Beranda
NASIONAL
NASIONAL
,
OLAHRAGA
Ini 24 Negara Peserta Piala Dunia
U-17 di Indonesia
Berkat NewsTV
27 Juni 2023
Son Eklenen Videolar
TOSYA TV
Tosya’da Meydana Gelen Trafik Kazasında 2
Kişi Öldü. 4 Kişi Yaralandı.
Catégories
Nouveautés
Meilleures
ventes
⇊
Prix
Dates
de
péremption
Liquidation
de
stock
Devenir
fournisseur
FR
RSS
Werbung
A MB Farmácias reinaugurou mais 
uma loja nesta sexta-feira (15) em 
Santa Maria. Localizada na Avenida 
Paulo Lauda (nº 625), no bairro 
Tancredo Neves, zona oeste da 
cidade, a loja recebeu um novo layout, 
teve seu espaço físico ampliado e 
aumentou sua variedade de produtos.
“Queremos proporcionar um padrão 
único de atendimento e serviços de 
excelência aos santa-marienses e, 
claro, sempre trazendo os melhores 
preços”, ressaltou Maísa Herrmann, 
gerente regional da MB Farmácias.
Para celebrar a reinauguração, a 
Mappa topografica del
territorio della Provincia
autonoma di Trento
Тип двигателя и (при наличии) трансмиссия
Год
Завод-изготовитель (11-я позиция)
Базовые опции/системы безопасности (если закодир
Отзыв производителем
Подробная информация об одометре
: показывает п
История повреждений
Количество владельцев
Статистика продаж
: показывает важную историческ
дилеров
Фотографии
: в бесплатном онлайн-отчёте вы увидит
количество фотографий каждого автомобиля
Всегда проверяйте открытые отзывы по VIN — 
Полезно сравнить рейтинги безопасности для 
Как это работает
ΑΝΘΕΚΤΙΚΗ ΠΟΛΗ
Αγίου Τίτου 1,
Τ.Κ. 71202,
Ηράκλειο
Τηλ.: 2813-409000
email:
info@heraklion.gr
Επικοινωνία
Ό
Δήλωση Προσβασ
======
• _Your objective_: From the records above, transcribe exactly the run of lines that opens with the line holding "Santa Maria. Localizada na Avenida" and closes with the line holding "excelência aos santa-marienses", both included.

• _Task answer_:
Santa Maria. Localizada na Avenida 
Paulo Lauda (nº 625), no bairro 
Tancredo Neves, zona oeste da 
cidade, a loja recebeu um novo layout, 
teve seu espaço físico ampliado e 
aumentou sua variedade de produtos.
“Queremos proporcionar um padrão 
único de atendimento e serviços de 
excelência aos santa-marienses e, 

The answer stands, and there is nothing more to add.